Q of the Week: What Books Inform Your Daily Life?

President Obama told The New York Times that reading books like The Three-Body Problem and The Underground Railroad helped him “slow down and get perspective” during his eight years in the White House.

This week, we asked our Politics & Policy Daily readers to share which books inform their daily lives and help keep things in perspective.

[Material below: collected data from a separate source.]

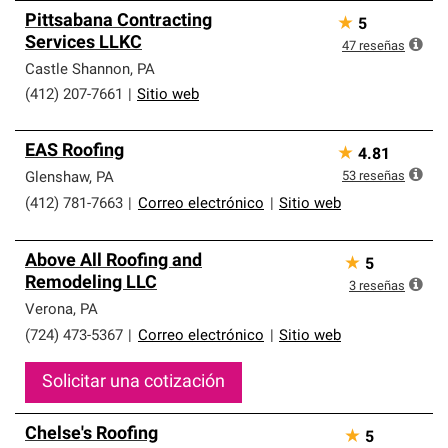
Pittsabana Contracting
★
5
Services LLKC
47
reseñas
Castle Shannon
,
PA
(412) 207-7661
|
Sitio web
EAS Roofing
★
4.81
53
reseñas
Glenshaw
,
PA
(412) 781-7663
|
Correo electrónico
|
Sitio web
Above All Roofing and
★
5
Remodeling LLC
3
reseñas
Verona
,
PA
(724) 473-5367
|
Correo electrónico
|
Sitio web
Solicitar una cotización
Chelse's Roofing
★
5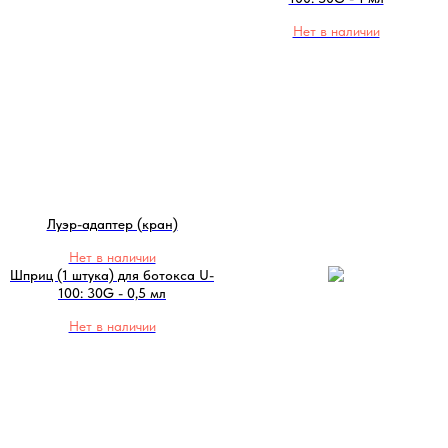
Нет в наличии
Луэр-адаптер (кран)
Нет в наличии
Шприц (1 штука) для ботокса U-
100: 30G - 0,5 мл
Нет в наличии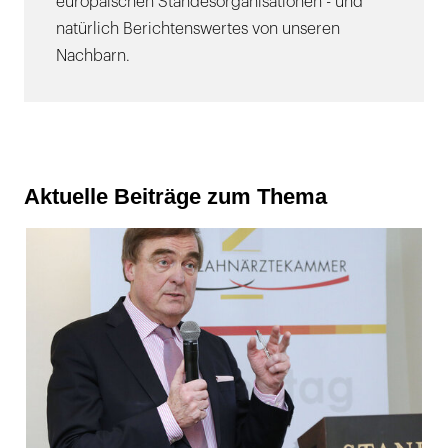
europäischen Standesorganisationen - und
natürlich Berichtenswertes von unseren
Nachbarn.
Aktuelle Beiträge zum Thema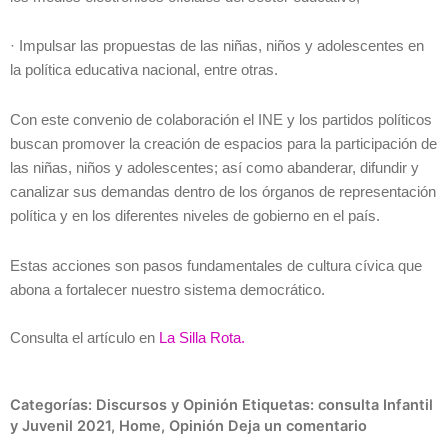
· Impulsar las propuestas de las niñas, niños y adolescentes en
la política educativa nacional, entre otras.
Con este convenio de colaboración el INE y los partidos políticos
buscan promover la creación de espacios para la participación de
las niñas, niños y adolescentes; así como abanderar, difundir y
canalizar sus demandas dentro de los órganos de representación
política y en los diferentes niveles de gobierno en el país.
Estas acciones son pasos fundamentales de cultura cívica que
abona a fortalecer nuestro sistema democrático.
Consulta el artículo en
La Silla Rota.
Categorías:
Discursos y Opinión
Etiquetas:
consulta Infantil
y Juvenil 2021
,
Home
,
Opinión
Deja un comentario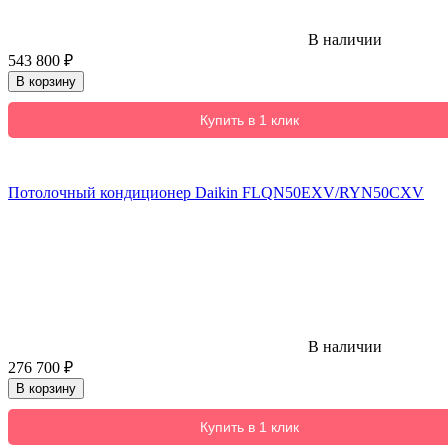
В наличии
543 800
₽
В корзину
Купить в 1 клик
Потолочный кондиционер Daikin FLQN50EXV/RYN50CXV
В наличии
276 700
₽
В корзину
Купить в 1 клик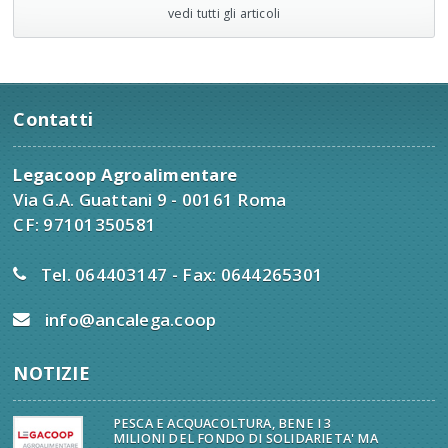
vedi tutti gli articoli
Contatti
Legacoop Agroalimentare
Via G.A. Guattani 9 - 00161 Roma
CF: 97101350581
Tel. 064403147 - Fax: 0644265301
info@ancalega.coop
NOTIZIE
PESCA E ACQUACOLTURA, BENE I 3
MILIONI DEL FONDO DI SOLIDARIETA' MA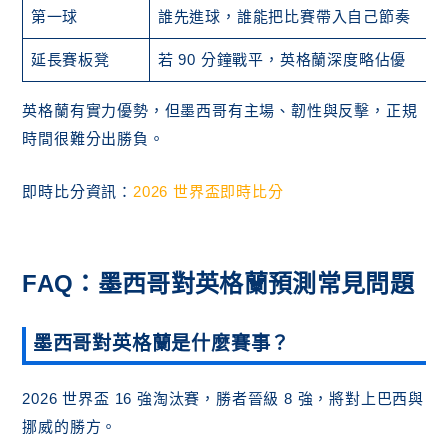
第一球
誰先進球，誰能把比賽帶入自己節奏
延長賽板凳
若 90 分鐘戰平，英格蘭深度略佔優
英格蘭有實力優勢，但墨西哥有主場、韌性與反擊，正規
時間很難分出勝負。
即時比分資訊：
2026 世界盃即時比分
FAQ：墨西哥對英格蘭預測常見問題
墨西哥對英格蘭是什麼賽事？
2026 世界盃 16 強淘汰賽，勝者晉級 8 強，將對上巴西與
挪威的勝方。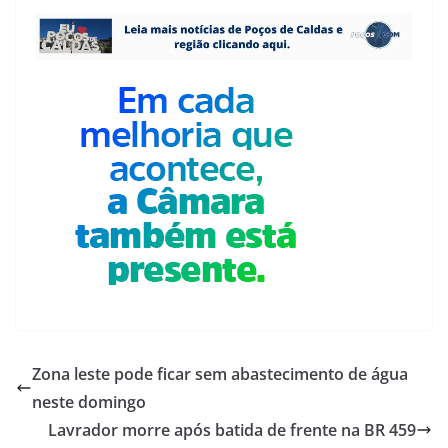
Zona leste pode ficar sem abastecimento de água
neste domingo
Lavrador morre após batida de frente na BR 459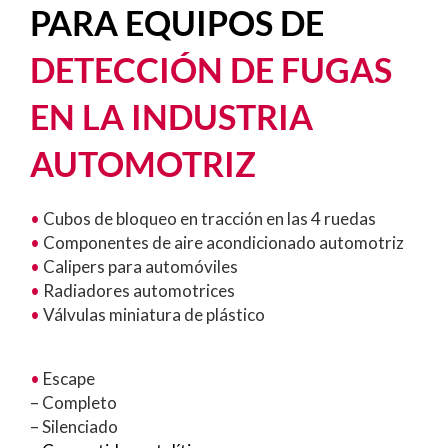
PARA EQUIPOS DE
DETECCIÓN DE FUGAS
EN LA INDUSTRIA
AUTOMOTRIZ
•
Cubos de bloqueo en tracción en las 4 ruedas
•
Componentes de aire acondicionado automotriz
•
Calipers para automóviles
•
Radiadores automotrices
•
Válvulas miniatura de plástico
•
Escape
– Completo
– Silenciado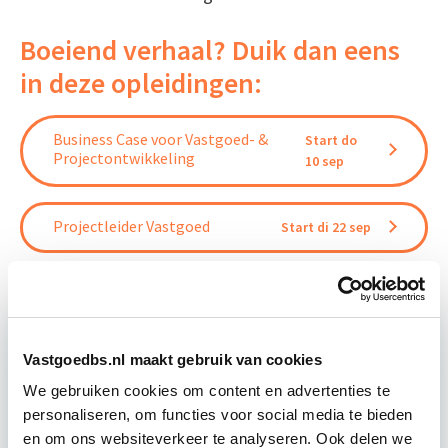
Boeiend verhaal? Duik dan eens
in deze opleidingen:
Business Case voor Vastgoed- &
Start do
Projectontwikkeling
10 sep
Projectleider Vastgoed
Start di 22 sep
Vastgoedbs.nl maakt gebruik van cookies
Relevant bij dit artikel
Circulair Bouwen
We gebruiken cookies om content en advertenties te
personaliseren, om functies voor social media te bieden
en om ons websiteverkeer te analyseren. Ook delen we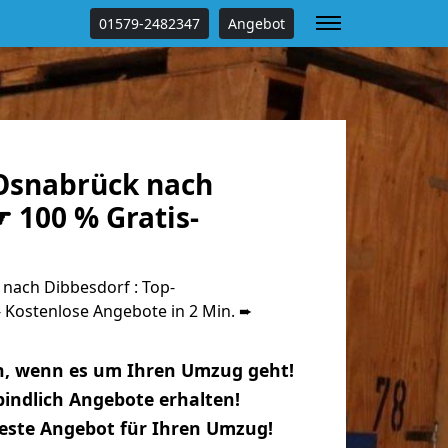
01579-2482347
Angebot
Osnabrück nach
 100 % Gratis-
ach Dibbesdorf : Top-
Kostenlose Angebote in 2 Min. ➨
n, wenn es um Ihren Umzug geht!
indlich Angebote erhalten!
beste Angebot für Ihren Umzug!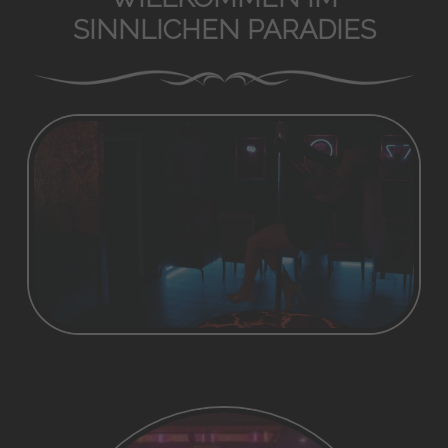
SINNLICHEN PARADIES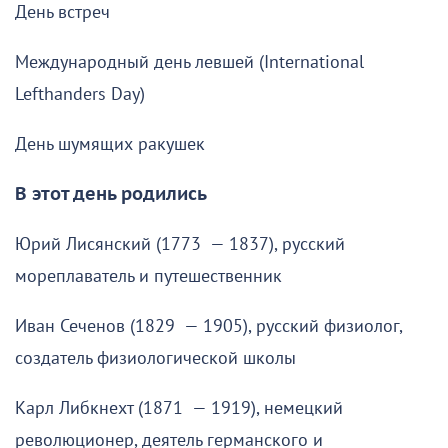
День встреч
Международный день левшей (International
Lefthanders Day)
День шумящих ракушек
В этот день родились
Юрий Лисянский (1773 — 1837), русский
мореплаватель и путешественник
Иван Сеченов (1829 — 1905), русский физиолог,
создатель физиологической школы
Карл Либкнехт (1871 — 1919), немецкий
революционер, деятель германского и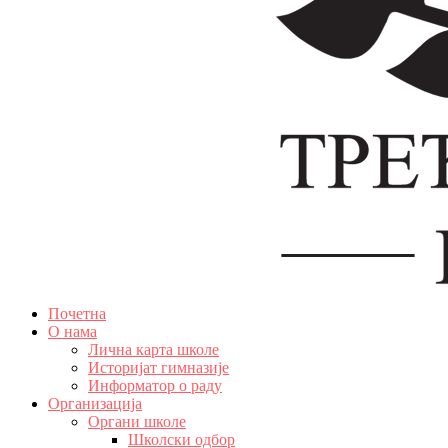
Почетна
О нама
Лична карта школе
Историјат гимназије
Информатор о раду
Организација
Органи школе
Школски одбор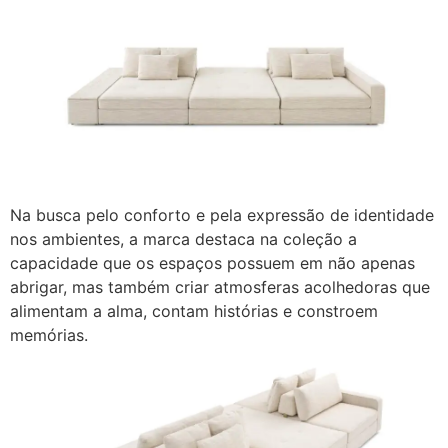
Na busca pelo conforto e pela expressão de identidade
nos ambientes, a marca destaca na coleção a
capacidade que os espaços possuem em não apenas
abrigar, mas também criar atmosferas acolhedoras que
alimentam a alma, contam histórias e constroem
memórias.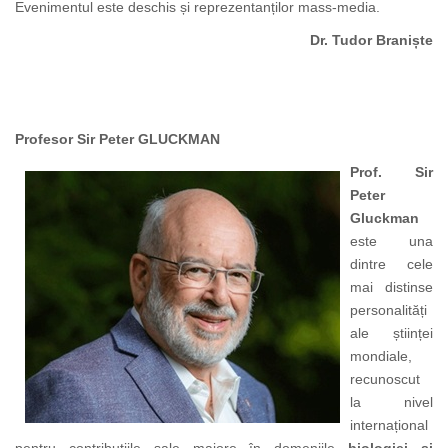
Evenimentul este deschis și reprezentanților mass-media.
Dr. Tudor Braniște
Profesor Sir Peter GLUCKMAN
Prof. Sir
Peter
Gluckman
este una
dintre cele
mai distinse
personalități
ale științei
mondiale,
recunoscut
la nivel
internațional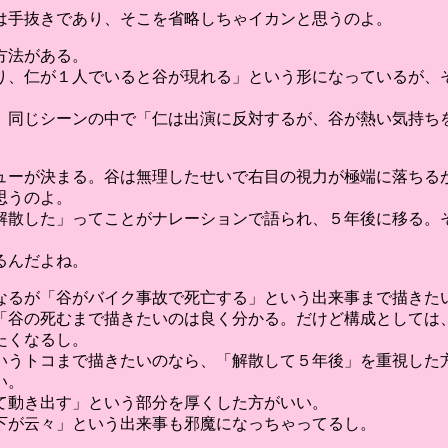
は手抜きであり、そこを省略しちゃイカンと思うのよ。
方法がある。
り、仁が１人でいると谷が現れる」という形になっているが、
、同じシーンの中で「仁は出演に反対するが、谷が熱い気持ち
ューが決まる。谷は無理したせいで右目の視力が極端に落ちる
思うのよ。
解散した」ってことがナレーションで語られ、５年後に移る。
るんだよね。
なるが「谷がバイク事故で死亡する」という出来事まで描きた
「谷の死むまで描きたいのは良く分かる。だけど構成としては
たくなるし。
いうトコまで描きたいのなら、「解散して５年後」を重視した
い。
て動き出す」という部分を厚くした方がいい。
下が云々」という出来事も邪魔になっちゃってるし。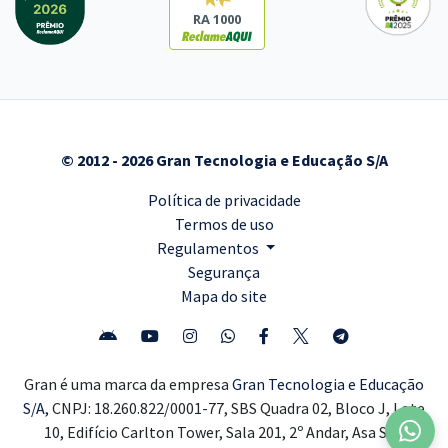
RA 1000
© 2012 - 2026 Gran Tecnologia e Educação S/A
Política de privacidade
Termos de uso
Regulamentos
Segurança
Mapa do site
Gran é uma marca da empresa
Gran Tecnologia e Educação
S/A,
CNPJ: 18.260.822/0001-77, SBS Quadra 02, Bloco J, Lote
10, Edifício Carlton Tower, Sala 201, 2º Andar, Asa Sul,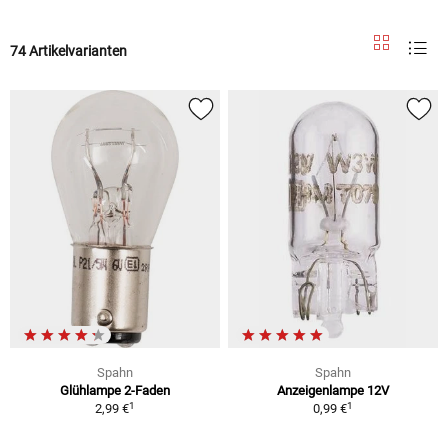
74 Artikelvarianten
Spahn
Spahn
Glühlampe 2-Faden
Anzeigenlampe 12V
1
1
2,99 €
0,99 €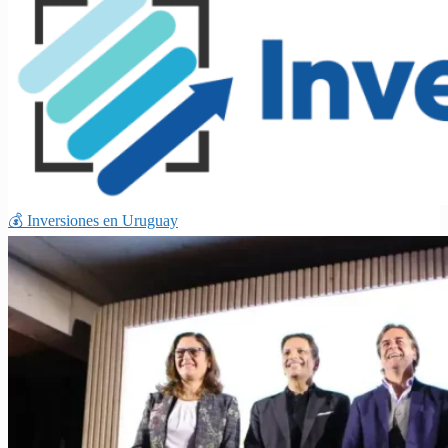
💰 Inversiones en Uruguay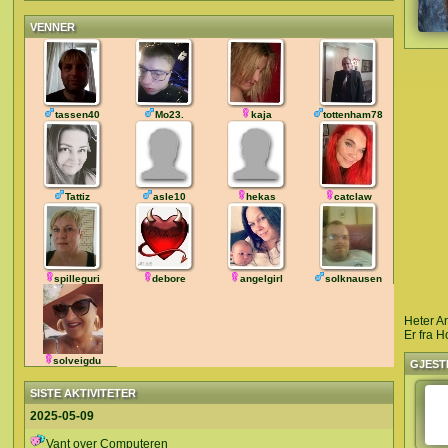
VENNER
tassen40
Mo23.
kaja
tottenham78
Tattiz
asle10
hekas
catclaw
spilleguri
debore
angelgirl
solknausen
Heter Ani
Er fra H
solveigdu
GJEST
SISTE AKTIVITETER
2025-05-09
Vant over Computeren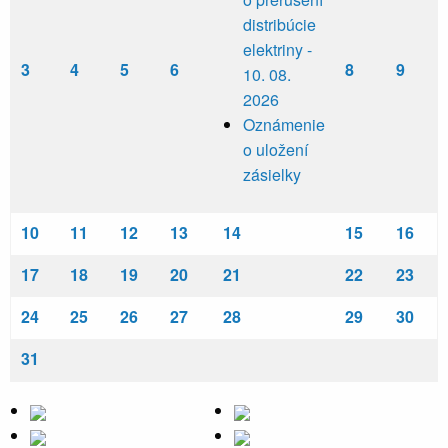
distribúcie
elektriny -
3
4
5
6
8
9
10. 08.
2026
Oznámenie
o uložení
zásielky
10
11
12
13
14
15
16
17
18
19
20
21
22
23
24
25
26
27
28
29
30
31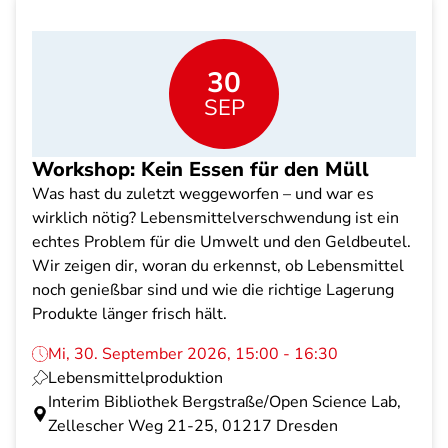
30
SEP
Workshop: Kein Essen für den Müll
Was hast du zuletzt weggeworfen – und war es
wirklich nötig? Lebensmittelverschwendung ist ein
echtes Problem für die Umwelt und den Geldbeutel.
Wir zeigen dir, woran du erkennst, ob Lebensmittel
noch genießbar sind und wie die richtige Lagerung
Produkte länger frisch hält.
Mi, 30. September 2026, 15:00 - 16:30
Lebensmittelproduktion
Interim Bibliothek Bergstraße/Open Science Lab,
Zellescher Weg 21-25, 01217 Dresden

Here are some of our favorite responses.

Tom Lucas suggested The Nightingale by Kristin Hannah:

The story of how French citizens faced so much difficulty during the Nazi occupation is relevant today when we talk about ISIS and how they took over cities in the Middle East.  I’m sure many of those citizens didn’t want to take in the soldiers but were forced to do it in order to protect their families.  We are so far removed from this kind of suffering that it can be difficult to imagine, and understanding it more makes me appreciate how small our problems in America are by comparison.

Thomas Gierach suggested both fiction and nonfiction: Blood Meridian, by Cormac McCarthy, and Stamped From the Beginning, by Ibram X. Kendi.

Gail Driscoll enjoys Barack Obama: The Story by David Maraniss, Jon Meacham’s American Lion, and J.D. Vance’s Hillbilly Elegywhich she says “exposes the complexity of the problems facing much of the Rust Belt.”